Sólo en la tarde de la gran victoria, terminada ya la matanza, penetra Mahomet en la ciudad conquistada. Serio y orgulloso cabalga sobre su magnífica jaca, al lado de las salvajes escenas del saqueo; sin desviar la mirada mantiene su palabra de no molestar en su terrible quehacer a los soldados que lograron el triunfo. Su primer camino no está dedicado al botín, puesto que ha ganado todo, y vanidoso dirige su caballo hacia la catedral, la cabeza esplendente de Bizancio. Durante más de cincuenta días miró ansioso desde su jaca la cúpula inaccesible y resplandeciente de esa Hagia Sophia: ahora puede cruzar como vencedor su puerta broncínea. Pero una vez más domina Mahomet su impaciencia; primero quiere agradecer a Alá antes de dedicarle esta iglesia por los tiempos eternos. Humildemente se apea el sultán de su cabalgadura e inclina la cabeza profundamente al suelo en la oración. Luego toma un puñado de tierra y la esparce sobre su cabeza para recordarse que él mismo es un mortal y no debía envanecerse de su triunfo. Y sólo entonces, después de haber demostrado su humildad, se endereza el sultán y penetra el primer siervo de Alá en la catedral de Justiniano, la iglesia de la sagrada sabiduría, Hagia Sophia.

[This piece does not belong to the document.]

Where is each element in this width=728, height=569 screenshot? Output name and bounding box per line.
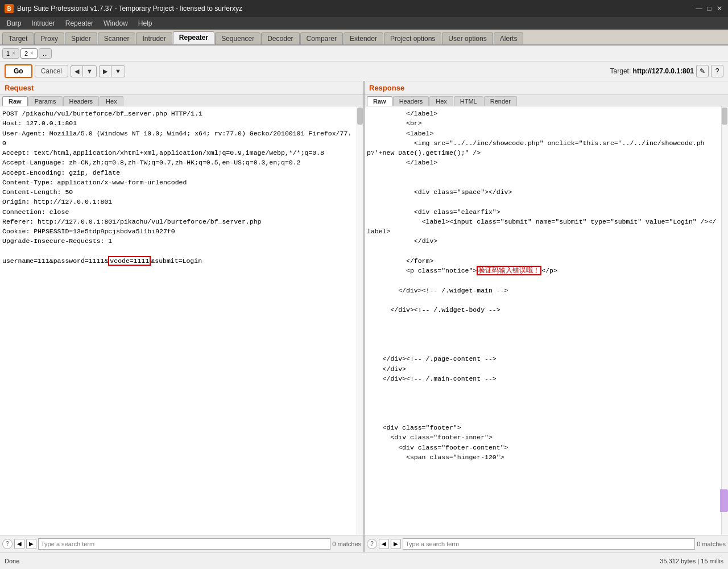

Curioso y conmovido contempla el sultán la magnífica casa, las altas bóvedas relucientes en mármol y mosaicos, los arcos suaves que se elevan de la penumbra a la luz; siente que este sublime palacio de la oración no es suyo, sino de su dios. Manda en seguida llamar a un Imán que suba al púlpito y proclame desde allí la fe mahometana, mientras que el padichá, el rostro en dirección a la Meca, pronuncia el primer rezo a Alá, el señor de los mundos, en esta catedral cristiana. Al día siguiente reciben ya los obreros orden de alejar todos los signos de la creencia anterior. Arráncanse los altares, blanquéanse los píos mosaicos y cae con estrépito sordo la cruz grandemente elevada de Hagia Sophia que había mantenido abiertos sus brazos por espacio de mil años, para abarcar todo el dolor del mundo.
El pétreo sonido retumba duramente dentro y fuera de la iglesia, hasta muy lejos. Pues esa caída hace temblar a todo el Occidente. La noticia llega terrorífica a Roma, Génova, Venecia, Florencia y rueda como un trueno de anuncio hasta Francia, Alemania; y estremecida reconoce Europa que debido a su indiferencia hosca ha irrumpido por la olvidada puerta, la Kerkaporta, una fuerza fatalmente destructora que mantendrá durante siglos atacadas y paralizadas sus energías. Pero en la historia, igual que en la vida, el remordimiento no devuelve un instante perdido, y mil años no ayudan a recobrar lo que se ha descuidado una sola hora.